**THE PROBLEM:** Print the records below exactly, from the line containing "Where is right" down to the line containing "Mask each instance of right heart atrium.", both lines included, and omit every picture.
SUPPLIED RECORDS START
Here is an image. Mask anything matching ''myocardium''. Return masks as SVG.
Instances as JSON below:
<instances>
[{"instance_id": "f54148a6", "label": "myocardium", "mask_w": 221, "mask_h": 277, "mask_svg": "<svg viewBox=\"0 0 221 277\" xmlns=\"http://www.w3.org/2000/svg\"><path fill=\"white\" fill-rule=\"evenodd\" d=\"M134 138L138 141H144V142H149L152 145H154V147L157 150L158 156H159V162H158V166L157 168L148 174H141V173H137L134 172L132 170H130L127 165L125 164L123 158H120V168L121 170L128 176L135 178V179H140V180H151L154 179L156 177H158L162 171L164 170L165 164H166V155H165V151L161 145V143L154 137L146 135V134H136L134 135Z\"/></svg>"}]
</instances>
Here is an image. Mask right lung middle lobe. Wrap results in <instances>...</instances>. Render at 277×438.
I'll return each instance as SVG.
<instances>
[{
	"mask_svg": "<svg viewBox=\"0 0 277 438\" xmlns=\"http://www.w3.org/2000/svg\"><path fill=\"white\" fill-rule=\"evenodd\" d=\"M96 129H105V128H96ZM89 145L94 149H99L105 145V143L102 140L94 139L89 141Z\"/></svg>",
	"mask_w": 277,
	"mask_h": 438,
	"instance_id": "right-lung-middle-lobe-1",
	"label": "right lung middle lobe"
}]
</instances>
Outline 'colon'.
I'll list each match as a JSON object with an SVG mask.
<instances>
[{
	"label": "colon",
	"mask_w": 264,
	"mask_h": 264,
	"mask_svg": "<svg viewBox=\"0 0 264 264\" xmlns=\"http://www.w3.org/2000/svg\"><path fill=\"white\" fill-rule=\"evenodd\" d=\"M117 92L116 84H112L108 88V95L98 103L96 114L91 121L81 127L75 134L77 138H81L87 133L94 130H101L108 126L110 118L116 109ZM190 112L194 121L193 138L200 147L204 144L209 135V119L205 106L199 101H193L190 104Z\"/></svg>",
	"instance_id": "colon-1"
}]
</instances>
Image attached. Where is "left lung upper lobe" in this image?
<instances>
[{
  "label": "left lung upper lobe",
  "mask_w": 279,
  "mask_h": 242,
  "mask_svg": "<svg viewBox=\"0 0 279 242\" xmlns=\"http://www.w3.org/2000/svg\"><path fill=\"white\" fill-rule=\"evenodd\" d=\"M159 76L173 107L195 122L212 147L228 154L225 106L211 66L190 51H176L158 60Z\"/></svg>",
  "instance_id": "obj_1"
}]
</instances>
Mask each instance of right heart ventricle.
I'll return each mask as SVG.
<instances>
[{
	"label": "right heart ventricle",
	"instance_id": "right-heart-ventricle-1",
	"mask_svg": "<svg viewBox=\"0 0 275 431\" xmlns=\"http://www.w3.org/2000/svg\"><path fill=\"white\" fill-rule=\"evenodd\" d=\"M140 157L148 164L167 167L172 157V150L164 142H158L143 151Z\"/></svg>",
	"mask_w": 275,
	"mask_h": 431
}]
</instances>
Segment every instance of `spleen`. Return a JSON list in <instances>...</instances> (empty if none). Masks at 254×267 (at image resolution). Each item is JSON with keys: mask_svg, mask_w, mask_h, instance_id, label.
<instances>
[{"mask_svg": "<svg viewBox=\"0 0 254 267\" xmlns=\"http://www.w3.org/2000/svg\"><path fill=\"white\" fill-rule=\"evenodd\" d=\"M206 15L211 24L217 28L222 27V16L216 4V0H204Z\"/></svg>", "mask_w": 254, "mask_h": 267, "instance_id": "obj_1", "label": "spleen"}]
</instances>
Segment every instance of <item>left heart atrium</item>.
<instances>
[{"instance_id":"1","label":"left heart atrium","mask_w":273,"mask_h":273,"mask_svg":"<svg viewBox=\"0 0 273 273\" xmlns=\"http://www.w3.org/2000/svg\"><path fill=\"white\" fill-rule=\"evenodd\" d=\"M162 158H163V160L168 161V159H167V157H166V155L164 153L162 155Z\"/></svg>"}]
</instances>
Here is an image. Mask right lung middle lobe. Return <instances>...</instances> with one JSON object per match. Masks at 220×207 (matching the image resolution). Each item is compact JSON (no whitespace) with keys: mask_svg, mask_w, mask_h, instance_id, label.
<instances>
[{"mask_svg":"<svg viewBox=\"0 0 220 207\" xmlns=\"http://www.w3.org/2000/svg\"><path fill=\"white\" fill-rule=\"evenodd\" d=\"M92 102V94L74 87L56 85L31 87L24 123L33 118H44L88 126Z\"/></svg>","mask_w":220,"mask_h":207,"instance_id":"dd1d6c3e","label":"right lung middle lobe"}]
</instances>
SUPPLIED RECORDS END
SUPPLIED RECORDS START
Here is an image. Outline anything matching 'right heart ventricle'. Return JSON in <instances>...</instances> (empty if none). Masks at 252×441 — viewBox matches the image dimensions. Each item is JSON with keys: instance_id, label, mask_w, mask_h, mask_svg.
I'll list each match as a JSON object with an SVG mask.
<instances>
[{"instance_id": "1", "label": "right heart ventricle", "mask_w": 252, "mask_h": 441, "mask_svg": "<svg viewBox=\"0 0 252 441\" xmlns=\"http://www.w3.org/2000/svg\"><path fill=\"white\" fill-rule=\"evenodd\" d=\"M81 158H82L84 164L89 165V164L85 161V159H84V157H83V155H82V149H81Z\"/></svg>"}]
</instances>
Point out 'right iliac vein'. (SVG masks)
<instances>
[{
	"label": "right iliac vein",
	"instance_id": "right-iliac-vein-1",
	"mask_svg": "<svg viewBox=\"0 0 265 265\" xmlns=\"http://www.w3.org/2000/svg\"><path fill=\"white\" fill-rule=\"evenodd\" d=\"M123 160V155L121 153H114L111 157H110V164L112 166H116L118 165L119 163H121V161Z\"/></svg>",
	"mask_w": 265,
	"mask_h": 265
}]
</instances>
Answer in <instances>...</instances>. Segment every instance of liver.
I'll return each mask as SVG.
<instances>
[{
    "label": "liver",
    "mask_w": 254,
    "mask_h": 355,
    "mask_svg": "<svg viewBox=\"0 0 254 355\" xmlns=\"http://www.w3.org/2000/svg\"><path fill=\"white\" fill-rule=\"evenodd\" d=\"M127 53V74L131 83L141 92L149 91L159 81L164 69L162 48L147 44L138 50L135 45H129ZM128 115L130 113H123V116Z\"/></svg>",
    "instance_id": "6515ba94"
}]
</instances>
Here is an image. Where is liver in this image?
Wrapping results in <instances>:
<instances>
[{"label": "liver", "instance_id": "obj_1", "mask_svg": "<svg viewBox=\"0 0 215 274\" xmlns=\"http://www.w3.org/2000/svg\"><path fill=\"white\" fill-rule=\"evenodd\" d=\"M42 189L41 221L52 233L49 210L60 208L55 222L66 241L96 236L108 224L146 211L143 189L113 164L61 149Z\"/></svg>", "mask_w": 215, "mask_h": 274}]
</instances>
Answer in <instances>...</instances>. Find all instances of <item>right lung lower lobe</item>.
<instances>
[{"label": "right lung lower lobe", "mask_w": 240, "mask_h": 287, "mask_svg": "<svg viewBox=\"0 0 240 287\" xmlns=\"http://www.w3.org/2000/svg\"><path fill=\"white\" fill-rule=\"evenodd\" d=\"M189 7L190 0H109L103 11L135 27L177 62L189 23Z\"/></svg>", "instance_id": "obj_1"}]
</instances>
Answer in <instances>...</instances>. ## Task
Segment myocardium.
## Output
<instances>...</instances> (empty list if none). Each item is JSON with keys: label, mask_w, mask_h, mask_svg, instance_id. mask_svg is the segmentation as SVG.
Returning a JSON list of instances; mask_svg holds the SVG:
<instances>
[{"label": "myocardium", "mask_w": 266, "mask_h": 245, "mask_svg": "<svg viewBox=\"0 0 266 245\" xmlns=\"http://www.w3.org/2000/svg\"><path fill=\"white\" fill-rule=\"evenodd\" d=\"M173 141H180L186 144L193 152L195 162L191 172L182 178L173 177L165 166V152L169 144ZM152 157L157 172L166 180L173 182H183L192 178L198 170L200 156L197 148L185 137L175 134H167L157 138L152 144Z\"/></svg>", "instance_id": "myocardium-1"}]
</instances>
SUPPLIED RECORDS END
SUPPLIED RECORDS START
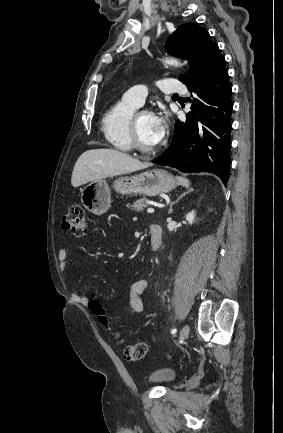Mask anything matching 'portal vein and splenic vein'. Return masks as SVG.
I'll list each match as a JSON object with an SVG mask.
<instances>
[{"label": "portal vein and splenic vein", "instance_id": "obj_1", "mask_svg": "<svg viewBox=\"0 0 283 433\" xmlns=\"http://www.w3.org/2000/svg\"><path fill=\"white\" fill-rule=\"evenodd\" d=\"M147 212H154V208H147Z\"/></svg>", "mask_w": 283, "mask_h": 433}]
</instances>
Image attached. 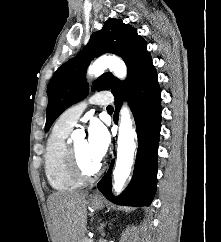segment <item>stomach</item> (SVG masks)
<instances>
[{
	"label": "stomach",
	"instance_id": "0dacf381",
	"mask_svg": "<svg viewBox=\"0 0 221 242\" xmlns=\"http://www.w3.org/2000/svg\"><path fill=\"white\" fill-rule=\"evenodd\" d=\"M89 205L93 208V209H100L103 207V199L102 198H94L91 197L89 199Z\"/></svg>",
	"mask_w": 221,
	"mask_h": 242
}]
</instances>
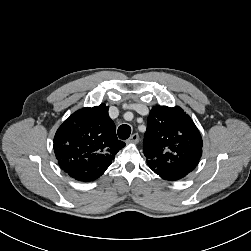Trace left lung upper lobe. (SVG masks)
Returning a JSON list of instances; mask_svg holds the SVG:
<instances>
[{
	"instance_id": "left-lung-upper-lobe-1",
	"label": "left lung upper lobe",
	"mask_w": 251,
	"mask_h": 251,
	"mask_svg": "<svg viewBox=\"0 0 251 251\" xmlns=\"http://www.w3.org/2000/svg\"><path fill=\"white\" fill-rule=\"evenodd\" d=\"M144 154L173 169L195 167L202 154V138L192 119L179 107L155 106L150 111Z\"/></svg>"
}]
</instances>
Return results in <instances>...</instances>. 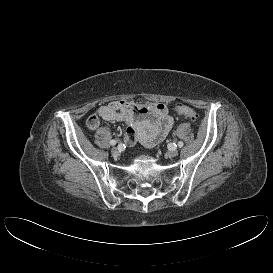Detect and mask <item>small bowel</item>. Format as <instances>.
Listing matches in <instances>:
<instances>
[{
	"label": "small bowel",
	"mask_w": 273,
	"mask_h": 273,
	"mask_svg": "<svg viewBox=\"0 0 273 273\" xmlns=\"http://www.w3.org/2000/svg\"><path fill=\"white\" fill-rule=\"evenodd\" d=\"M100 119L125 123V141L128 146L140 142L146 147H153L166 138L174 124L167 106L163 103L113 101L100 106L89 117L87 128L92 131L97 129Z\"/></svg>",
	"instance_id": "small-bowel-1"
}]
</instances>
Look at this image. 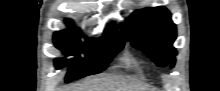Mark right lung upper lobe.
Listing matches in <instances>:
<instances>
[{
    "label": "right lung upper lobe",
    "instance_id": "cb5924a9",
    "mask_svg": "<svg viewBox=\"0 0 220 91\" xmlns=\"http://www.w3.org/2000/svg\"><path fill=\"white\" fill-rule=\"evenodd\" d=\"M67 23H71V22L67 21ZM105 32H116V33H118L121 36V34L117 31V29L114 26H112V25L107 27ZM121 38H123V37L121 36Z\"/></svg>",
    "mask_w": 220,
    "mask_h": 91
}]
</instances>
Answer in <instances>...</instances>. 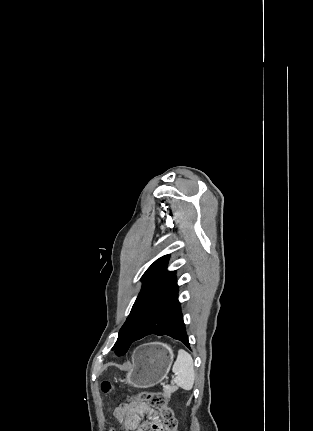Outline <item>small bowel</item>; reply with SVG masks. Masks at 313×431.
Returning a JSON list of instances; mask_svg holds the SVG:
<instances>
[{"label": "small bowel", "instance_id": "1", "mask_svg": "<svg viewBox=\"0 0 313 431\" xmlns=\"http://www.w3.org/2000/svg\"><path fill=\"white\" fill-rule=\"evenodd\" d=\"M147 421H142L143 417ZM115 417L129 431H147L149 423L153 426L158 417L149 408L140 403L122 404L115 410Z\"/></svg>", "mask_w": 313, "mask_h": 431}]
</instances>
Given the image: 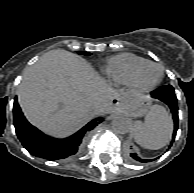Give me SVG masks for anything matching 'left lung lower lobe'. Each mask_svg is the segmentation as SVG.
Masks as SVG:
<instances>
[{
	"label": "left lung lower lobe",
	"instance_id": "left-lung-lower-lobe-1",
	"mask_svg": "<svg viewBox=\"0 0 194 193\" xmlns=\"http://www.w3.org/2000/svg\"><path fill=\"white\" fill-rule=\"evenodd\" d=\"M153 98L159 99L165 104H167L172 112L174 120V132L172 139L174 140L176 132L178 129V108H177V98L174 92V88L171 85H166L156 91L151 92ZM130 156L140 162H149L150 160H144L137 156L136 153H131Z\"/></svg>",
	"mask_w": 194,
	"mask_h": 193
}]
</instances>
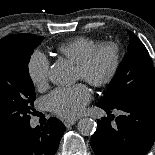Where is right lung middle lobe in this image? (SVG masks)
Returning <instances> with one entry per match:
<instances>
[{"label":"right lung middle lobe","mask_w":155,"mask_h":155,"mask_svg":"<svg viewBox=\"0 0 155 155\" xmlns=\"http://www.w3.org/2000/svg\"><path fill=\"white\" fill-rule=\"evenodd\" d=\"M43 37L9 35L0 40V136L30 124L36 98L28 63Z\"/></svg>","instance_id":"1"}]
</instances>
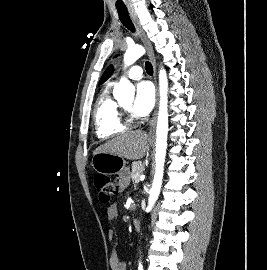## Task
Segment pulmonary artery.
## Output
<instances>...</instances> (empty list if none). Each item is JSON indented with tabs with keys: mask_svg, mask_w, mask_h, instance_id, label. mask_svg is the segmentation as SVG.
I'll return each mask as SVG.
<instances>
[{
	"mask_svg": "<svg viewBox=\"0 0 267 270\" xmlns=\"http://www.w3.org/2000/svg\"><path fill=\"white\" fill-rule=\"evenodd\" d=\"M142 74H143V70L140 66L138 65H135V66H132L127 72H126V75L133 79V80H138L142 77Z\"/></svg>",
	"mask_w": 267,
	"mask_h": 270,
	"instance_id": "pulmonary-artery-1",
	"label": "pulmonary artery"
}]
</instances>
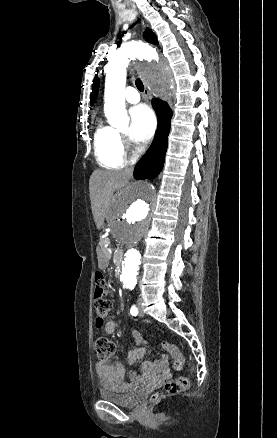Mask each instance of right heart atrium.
SUPPLIED RECORDS END
**EXPECTED ANSWER:**
Where is right lung middle lobe in this image? (SVG masks)
Returning <instances> with one entry per match:
<instances>
[{"label":"right lung middle lobe","mask_w":155,"mask_h":155,"mask_svg":"<svg viewBox=\"0 0 155 155\" xmlns=\"http://www.w3.org/2000/svg\"><path fill=\"white\" fill-rule=\"evenodd\" d=\"M43 37L9 35L0 40V136L30 124L36 98L28 63Z\"/></svg>","instance_id":"1"}]
</instances>
## Task
Segment pulmonary artery.
## Output
<instances>...</instances> (empty list if none). Each item is JSON indented with tabs with keys: mask_svg, mask_w, mask_h, instance_id, label. mask_svg is the segmentation as SVG.
I'll return each mask as SVG.
<instances>
[{
	"mask_svg": "<svg viewBox=\"0 0 267 270\" xmlns=\"http://www.w3.org/2000/svg\"><path fill=\"white\" fill-rule=\"evenodd\" d=\"M142 74H143V70L140 66L138 65H135V66H132L127 72H126V75L133 79V80H138L142 77Z\"/></svg>",
	"mask_w": 267,
	"mask_h": 270,
	"instance_id": "pulmonary-artery-1",
	"label": "pulmonary artery"
}]
</instances>
Mask each instance of right heart atrium.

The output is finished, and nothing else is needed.